Il testo del discorso con cui la senatrice a vita Liliana Segre ha aperto a Palazzo Madama la seduta per il voto del presidente del Senato, giovedì  13 ottobre 2022

Colleghe Senatrici, Colleghi Senatori,

rivolgo il più caloroso saluto al presidente della Repubblica Sergio Mattarella e a quest’Aula. Con rispetto, rivolgo il mio pensiero a papa Francesco.
Certa di interpretare i sentimenti di tutta l’Assemblea, desidero indirizzare al presidente emerito Giorgio Napolitano, che non ha potuto presiedere la seduta odierna, i più fervidi auguri e la speranza di vederlo ritornare presto ristabilito in Senato.
Il presidente Napolitano mi incarica di condividere con voi queste sue parole: «Desidero esprimere a tutte le senatrici e i senatori, di vecchia e nuova nomina, i migliori auguri di buon lavoro, al servizio esclusivo del nostro Paese e dell’istituzione parlamentare ai quali ho dedicato larga parte della mia vita».

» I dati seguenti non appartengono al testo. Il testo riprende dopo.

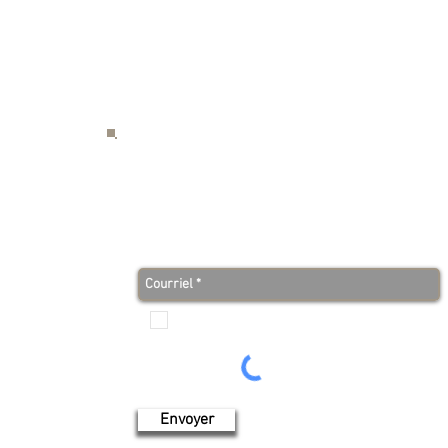
S
Abonnez-vous à notre infolettre et soyez au co
avant tout le monde!
Je veux recevoir les communications de Produits de
l'érable 4 saisons
Envoyer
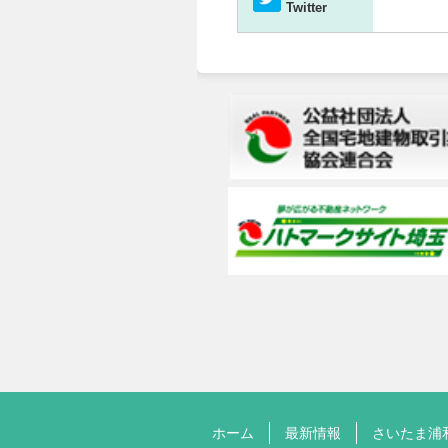
Twitter
ホーム
最新情報
さいたま浦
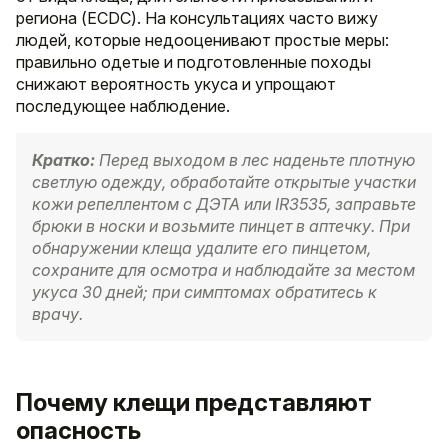
региона (ECDC). На консультациях часто вижу
людей, которые недооценивают простые меры:
правильно одетые и подготовленные походы
снижают вероятность укуса и упрощают
последующее наблюдение.
Кратко:
Перед выходом в лес наденьте плотную
светлую одежду, обработайте открытые участки
кожи репеллентом с ДЭТА или IR3535, заправьте
брюки в носки и возьмите пинцет в аптечку. При
обнаружении клеща удалите его пинцетом,
сохраните для осмотра и наблюдайте за местом
укуса 30 дней; при симптомах обратитесь к
врачу.
Почему клещи представляют
опасность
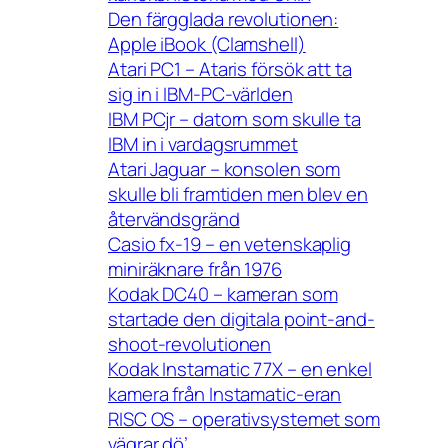
Den färgglada revolutionen:
Apple iBook (Clamshell)
Atari PC1 – Ataris försök att ta
sig in i IBM-PC-världen
IBM PCjr – datorn som skulle ta
IBM in i vardagsrummet
Atari Jaguar – konsolen som
skulle bli framtiden men blev en
återvändsgränd
Casio fx-19 – en vetenskaplig
miniräknare från 1976
Kodak DC40 – kameran som
startade den digitala point-and-
shoot-revolutionen
Kodak Instamatic 77X – en enkel
kamera från Instamatic-eran
RISC OS – operativsystemet som
vägrar dö’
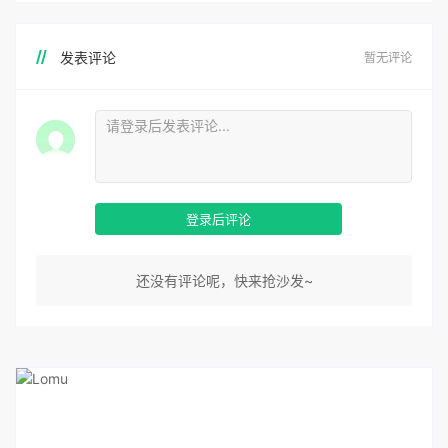
发表评论
暂无评论
登录后评论
还没有评论呢，快来抢沙发~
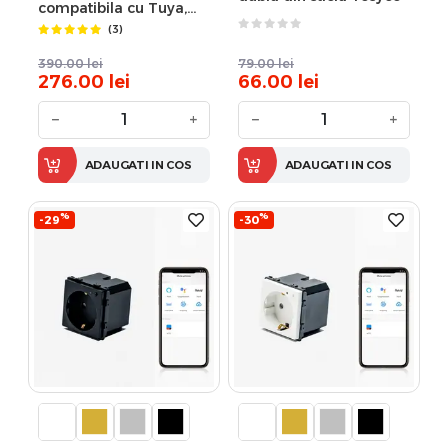
compatibila cu Tuya,
Google Home, Amazon
(3)
Alexa
390.00
lei
79.00
lei
276.00
lei
66.00
lei
−
+
−
+
ADAUGATI IN COS
ADAUGATI IN COS
%
%
-29
-30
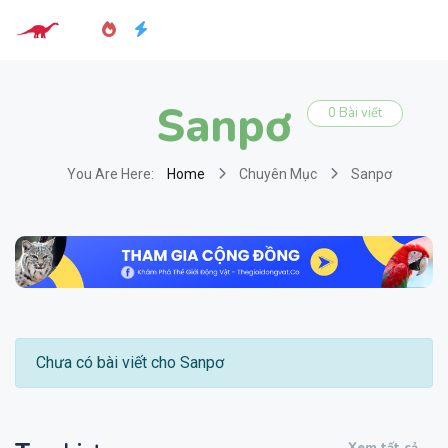
Sanpơ
0 Bài viết
You Are Here:
Home
Chuyên Mục
Sanpơ
Chưa có bài viết cho Sanpơ
Xem tất cả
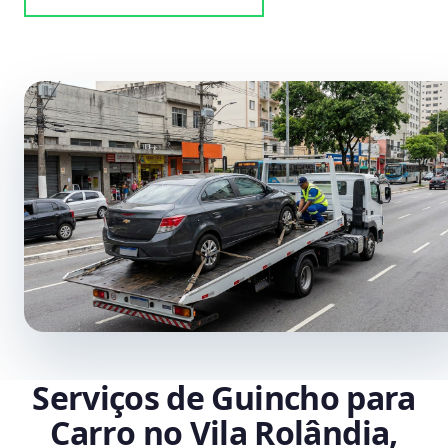
Serviços de Guincho para
Carro no Vila Rolândia,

Rivolgo ovviamente anch’io un saluto particolarmente caloroso a tutte le nuove Colleghe e a tutti i nuovi Colleghi, che immagino sopraffatti dal pensiero della responsabilità che li attende e dalla austera solennità di quest’aula, così come fu per me quando vi entrai per la prima volta in punta di piedi.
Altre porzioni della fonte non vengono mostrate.